Identify all lines of the data containing the string "Settings" and copy them.

▬▬▬▬▬▬▬▬▬▬

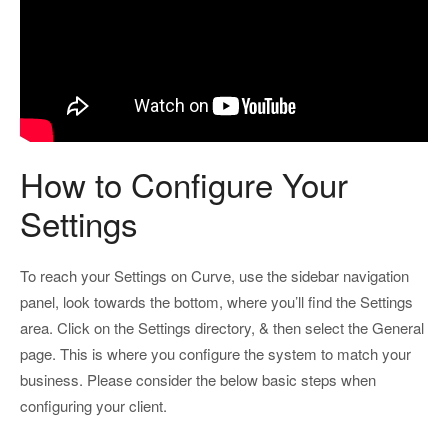
How to Configure Your
Settings
To reach your Settings on Curve, use the sidebar navigation
panel, look towards the bottom, where you’ll find the Settings
area. Click on the Settings directory, & then select the General
page. This is where you configure the system to match your
business. Please consider the below basic steps when
configuring your client.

▬▬▬▬▬▬▬▬▬▬

ANSWER SECTION —
Settings
To reach your Settings on Curve, use the sidebar navigation
panel, look towards the bottom, where you’ll find the Settings
area. Click on the Settings directory, & then select the General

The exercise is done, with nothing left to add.